- Cuddly bandicoots are thriving in arid interior after predator control programs
- DPAW baiting program targeted feral cats and dogs
- December field trip revealed bandicoots were larger and had more babies than normal
TRAVEL deep into WA’s arid interior and you’ll find a harsh and seemingly unforgiving expanse of red dirt that is housing a comeback to one of the state’s many threatened mammals.
Here, on the former Lorna Glen Station, now part of the Matuwa Kurrara-Kurrara Indigenous Protected Area, populations of golden bandicoots (Isoodon auratus) are once again living and breeding in their former habitat.
The rat-sized creatures had disappeared from the area due to being preyed upon, mostly by feral cats.
But an extensive predator control and animal translocation program staged by the Department of Parks and Wildlife (DPAW) is seeing the bandicoots return to their former range for the first time in many years.
The comeback is the result of years of work in reducing predators, breeding translocated bandicoots in a predator-free enclosure and finally reintroducing them to their natural habitat, DPAW research scientist Colleen Sims says.

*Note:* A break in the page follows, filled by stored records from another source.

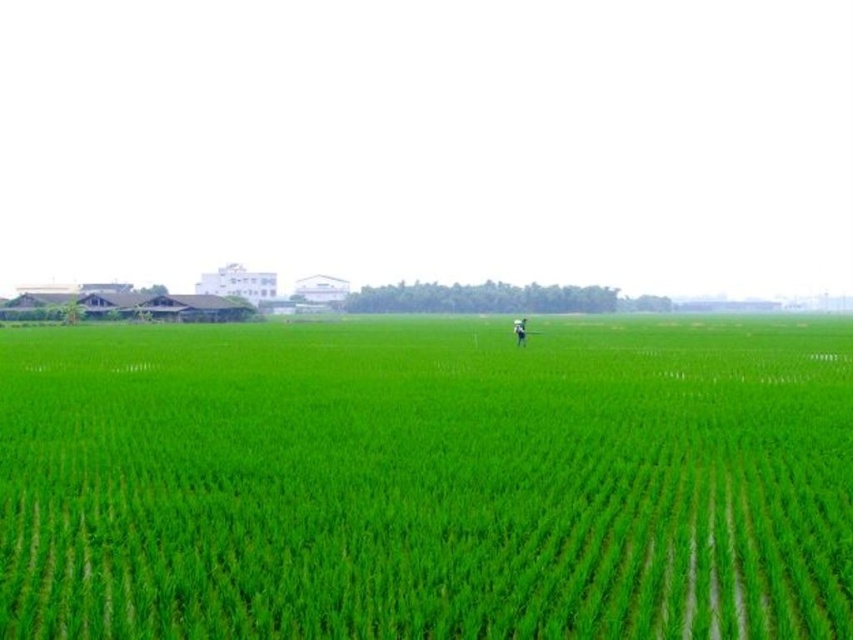 You are standing in the rice field and see the green grassy field at center and the light blue fabric person at center. Which object is located to the left of the other?

The green grassy field at center is located to the left of the light blue fabric person at center. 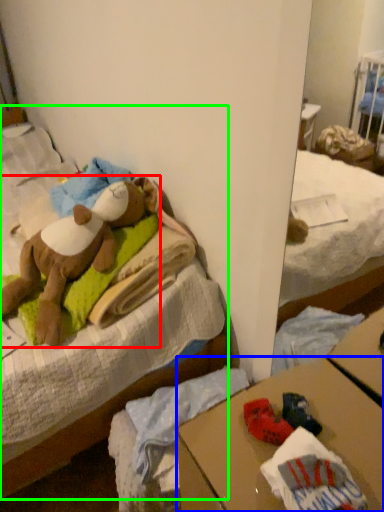 Question: Considering the real-world distances, which object is farthest from teddy bear (highlighted by a red box)? desk (highlighted by a blue box) or bed (highlighted by a green box)?

Choices:
 (A) desk
 (B) bed

Answer: (A) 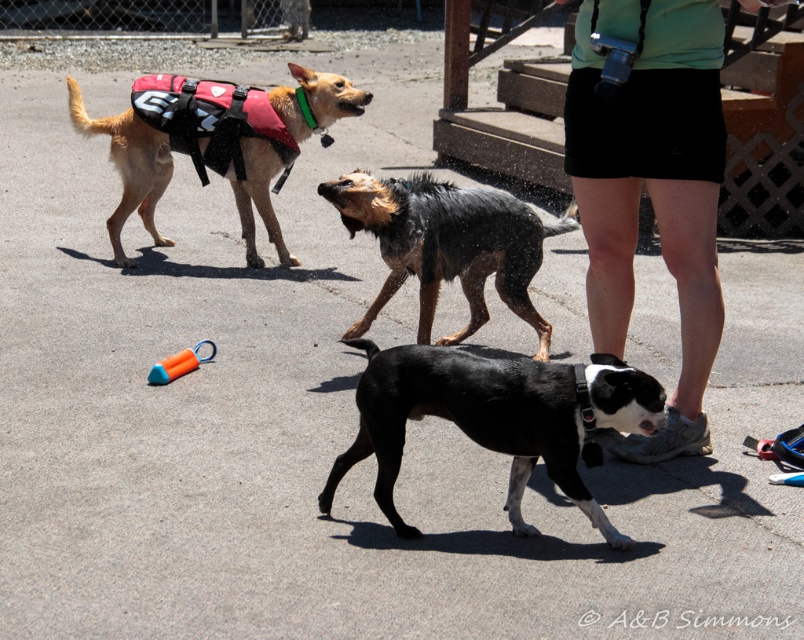 Consider the image. Does black matte dog at center have a lesser width compared to orange rubber toy at center?

No, black matte dog at center is not thinner than orange rubber toy at center.

Who is more forward, (634, 404) or (170, 378)?

Point (634, 404) is more forward.

Is point (581, 440) behind point (183, 349)?

No, it is not.

Locate an element on the screen. black matte dog at center is located at coordinates (470, 420).

Can you confirm if shiny black fur at center is smaller than orange rubber toy at center?

Incorrect, shiny black fur at center is not smaller in size than orange rubber toy at center.

Identify the location of shiny black fur at center. (446, 244).

Is red life vest at upper left below red synthetic life jacket at upper left?

Yes, red life vest at upper left is below red synthetic life jacket at upper left.

Is point (240, 205) less distant than point (277, 116)?

No, (240, 205) is further to viewer.

Is point (134, 129) behind point (290, 148)?

No, (134, 129) is closer to viewer.

Locate an element on the screen. This screenshot has width=804, height=640. red life vest at upper left is located at coordinates (128, 164). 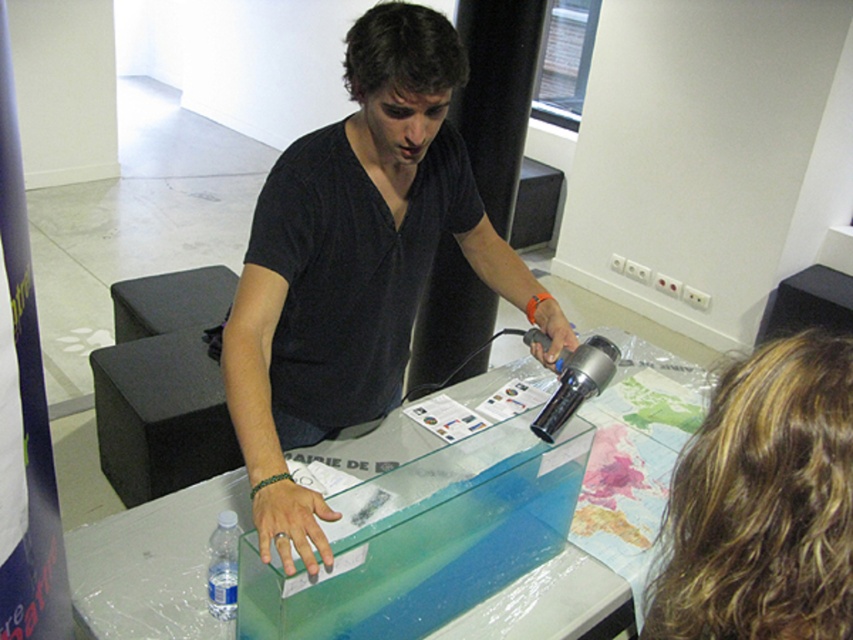 Who is more distant from viewer, (241, 435) or (236, 572)?

Point (241, 435)

Does point (386, 355) come in front of point (207, 580)?

No, it is not.

Does point (279, 365) come in front of point (221, 588)?

No.

The height and width of the screenshot is (640, 853). I want to click on black matte shirt at center, so click(357, 266).

Is transparent glass table at center closer to camera compared to black matte shirt at center?

No, transparent glass table at center is further to the viewer.

Between transparent glass table at center and black matte shirt at center, which one appears on the right side from the viewer's perspective?

transparent glass table at center

Describe the element at coordinates (379, 547) in the screenshot. I see `transparent glass table at center` at that location.

This screenshot has height=640, width=853. I want to click on transparent glass table at center, so click(x=379, y=547).

Does transparent glass table at center appear on the left side of transparent plastic bottle at lower left?

Incorrect, transparent glass table at center is not on the left side of transparent plastic bottle at lower left.

Identify the location of transparent glass table at center. (379, 547).

Is point (132, 632) farther from camera compared to point (209, 540)?

No, (132, 632) is in front of (209, 540).

You are a GUI agent. You are given a task and a screenshot of the screen. Output one action in this format:
    pyautogui.click(x=<x>, y=<y>)
    Task: Click on the transparent glass table at center
    
    Given the screenshot: What is the action you would take?
    pyautogui.click(x=379, y=547) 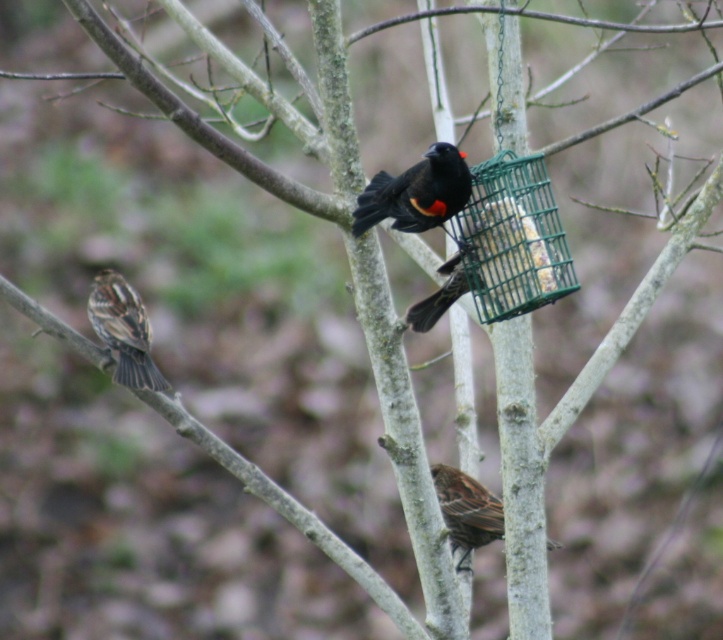 Can you confirm if black glossy sparrow at center is positioned below brown speckled sparrow at lower center?

No, black glossy sparrow at center is not below brown speckled sparrow at lower center.

Who is positioned more to the left, black glossy sparrow at center or brown speckled sparrow at lower center?

black glossy sparrow at center is more to the left.

Consider the image. Who is more forward, (390, 186) or (466, 544)?

Positioned in front is point (390, 186).

Locate an element on the screen. The height and width of the screenshot is (640, 723). black glossy sparrow at center is located at coordinates pos(416,193).

This screenshot has width=723, height=640. Identify the location of green wire mesh bird feeder at upper right. (513, 237).

Who is more distant from viewer, (526, 248) or (463, 540)?

Positioned behind is point (463, 540).

You are a GUI agent. You are given a task and a screenshot of the screen. Output one action in this format:
    pyautogui.click(x=<x>, y=<y>)
    Task: Click on the green wire mesh bird feeder at upper right
    This screenshot has height=640, width=723.
    Given the screenshot: What is the action you would take?
    pyautogui.click(x=513, y=237)

Looking at this image, is brown speckled sparrow at lower center to the left of shiny black bird at center from the viewer's perspective?

In fact, brown speckled sparrow at lower center is to the right of shiny black bird at center.

Is brown speckled sparrow at lower center smaller than shiny black bird at center?

No, brown speckled sparrow at lower center is not smaller than shiny black bird at center.

Who is more forward, (482,518) or (466,252)?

The department first attempted to release golden bandicoots into the wild at Matuwa in 2012 but this failed, with most animals falling victim to feral cats within two months, she says.
They decided cat numbers were too high to risk releasing the bandicoots outside their predator-free enclosure until 2015 when the annual cat baiting program had reduced cat numbers by about 60 per cent.
They reached this conclusion after monitoring raked sand areas for cat tracks and remote camera surveillance.
In addition, DPAW launched a highly intensive trapping and ground baiting program within a five kilometre radius of the release site.
“We thought, if we could take the pressure off for the first three months the bandicoots would have time to establish themselves so that when predators started coming back at least they’d have a chance,” Dr Sims says.
DPAW staff released 93 bandicoots in September, including 24 with radio collars.
In the first two weeks they discovered nine dead bandicoots—most of them fed upon, not by cats but wild dogs, a suspicion confirmed later by analysing the remains.
DPAW staff launched a dog baiting program and, three months afterwards, recorded no further mortalities.
They returned in December to remove the radio collars and assess the bandicoots’ condition.
The bandicoots had increased their average size by 30 per cent and most females had not just the usual two pouch young expected of bandicoots, but three or four pouch babies.
Another return trip three weeks ago revealed the population is flourishing, paving the way for further releases.